“I had wanted Lori to make a memorial quilt for years. My mother was in possession of a box of my father’s shirts she had erringly convinced herself were all “taupe”. It was a pleasure to turn over the garments to someone who truly cherishes and understands textiles. I was a recipient of sometimes daily emails and photos that tracked her progress and included me in details of the work. These emails and photos were so compelling that I ended up forwarding them to many relatives, and we all enjoyed watching the quilt come together through the ether. The quilt now lives on my bed, and just the other day as I lay awake in the dark, I was feeling the different textures of the fabrics side by side and realizing there was still more to explore about my beautiful quilt even with my eyes closed.” – Amanda (Lewis’ daughter)
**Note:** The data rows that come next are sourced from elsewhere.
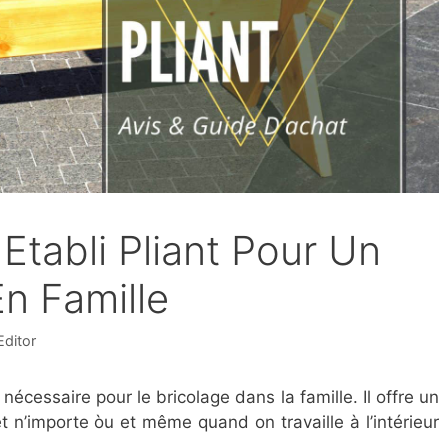
 Etabli Pliant Pour Un
n Famille
ditor
l nécessaire pour le bricolage dans la famille. Il offre un
t n’importe òu et même quand on travaille à l’intérieur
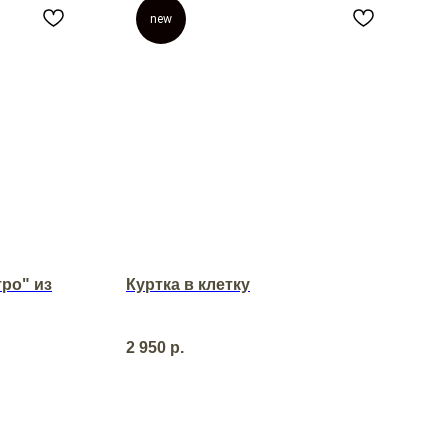
new
ро" из
Куртка в клетку
2 950
р.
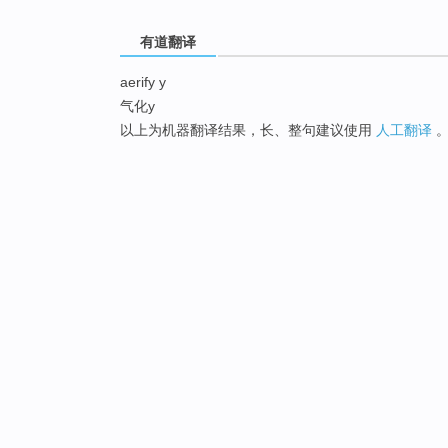
有道翻译
aerify y
气化y
以上为机器翻译结果，长、整句建议使用
人工翻译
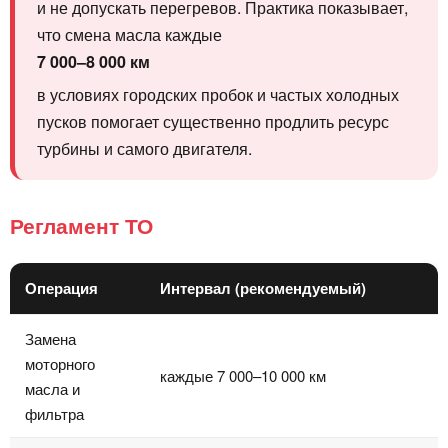
и не допускать перегревов. Практика показывает,
что смена масла каждые
7 000–8 000 км
в условиях городских пробок и частых холодных
пусков помогает существенно продлить ресурс
турбины и самого двигателя.
Регламент ТО
Операция
Интервал (рекомендуемый)
Замена
моторного
каждые 7 000–10 000 км
масла и
фильтра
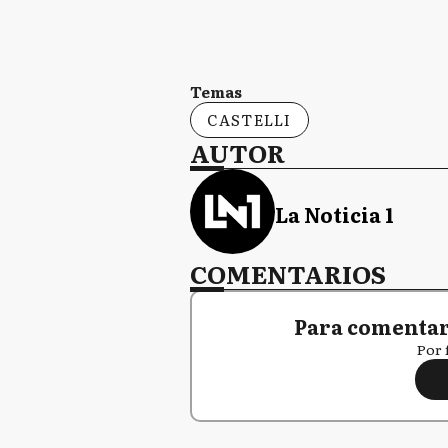
Temas
CASTELLI
AUTOR
La Noticia 1
COMENTARIOS
Para comentar,
Por 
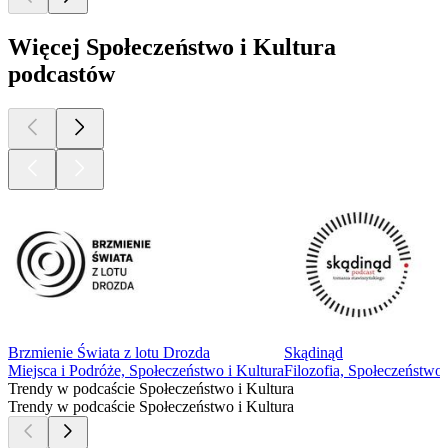
Więcej Społeczeństwo i Kultura
podcastów
Brzmienie Świata z lotu Drozda
Skądinąd
Miejsca i Podróże, Społeczeństwo i Kultura
Filozofia, Społeczeństwo 
Trendy w podcaście Społeczeństwo i Kultura
Trendy w podcaście Społeczeństwo i Kultura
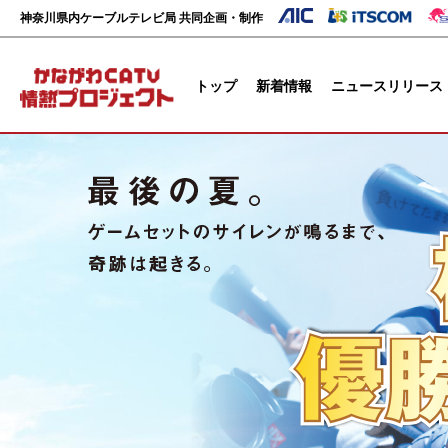
神奈川県内ケーブルテレビ局 共同企画・制作
トップ
新着情報
ニュースリリース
Amanda and I had known each other for a number of years, so after her father died, she decided to commission me to make a memorial quilt out of some of her father’s clothes. But because of a misunderstanding between her and her mother, it would be another few years before she had the garments in hand to start the quilt. When Amanda first asked her mom for the shirts to make a memorial quilt, her mom thought the quilt was meant for her. She personally didn’t want a quilt made from her late-husband’s shirts, and not wanting to offend Amanda, said nothing. At the time, Amanda thought perhaps her mom wasn’t ready to give them up, so she didn’t press it. When she asked about it again a couple of years later, her mom confessed that it wasn’t something she was interested in owning. As soon as Amanda explained that she wanted the quilt for herself, the clothes were mailed right away.
Amanda was clear that she wanted a functional, queen-size quilt that she could touch, feel, and use on a daily basis. We revised one of my existing quilt patterns, keeping elements that Amanda liked and taking out the parts she didn’t. The quilt was made from 15 of her father’s shirts – they were all so elegant and ranged from light to dark in beautiful grays and browns.
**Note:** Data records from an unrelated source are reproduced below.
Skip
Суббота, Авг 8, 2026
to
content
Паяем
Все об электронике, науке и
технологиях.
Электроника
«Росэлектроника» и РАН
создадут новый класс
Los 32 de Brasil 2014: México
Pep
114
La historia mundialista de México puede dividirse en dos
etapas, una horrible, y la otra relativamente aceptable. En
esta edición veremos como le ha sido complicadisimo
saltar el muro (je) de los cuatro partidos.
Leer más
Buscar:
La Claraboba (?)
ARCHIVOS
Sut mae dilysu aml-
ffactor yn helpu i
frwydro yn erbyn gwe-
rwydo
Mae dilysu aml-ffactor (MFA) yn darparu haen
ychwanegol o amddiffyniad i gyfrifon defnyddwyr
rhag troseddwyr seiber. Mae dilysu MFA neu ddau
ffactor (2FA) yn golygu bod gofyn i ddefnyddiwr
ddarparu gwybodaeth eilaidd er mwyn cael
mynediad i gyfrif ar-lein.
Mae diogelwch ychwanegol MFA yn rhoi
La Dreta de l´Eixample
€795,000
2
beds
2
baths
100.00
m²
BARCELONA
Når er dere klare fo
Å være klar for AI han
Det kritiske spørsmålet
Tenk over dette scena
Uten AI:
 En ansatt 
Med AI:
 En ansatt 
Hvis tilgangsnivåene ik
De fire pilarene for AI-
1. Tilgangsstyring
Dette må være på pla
Amanda had shared with me that while her father was not particularly attached to acquiring material things, what he did appreciate more than anything was a sense of quality and authenticity. It was worth what it cost him to own something well made, and this collection of garments was a clear example of that.
After all 112 quilt blocks were sewn together, we decided to create a border out of 3 different shades of solid wool suiting that visually fit with the shirts and really set off the center block design.
I don’t often get to be present when my customers first lay eyes on their quilt, but I had the honor of giving Amanda her quilt in person. It was a heartwarming moment as she wrapped it around herself, at a loss for words.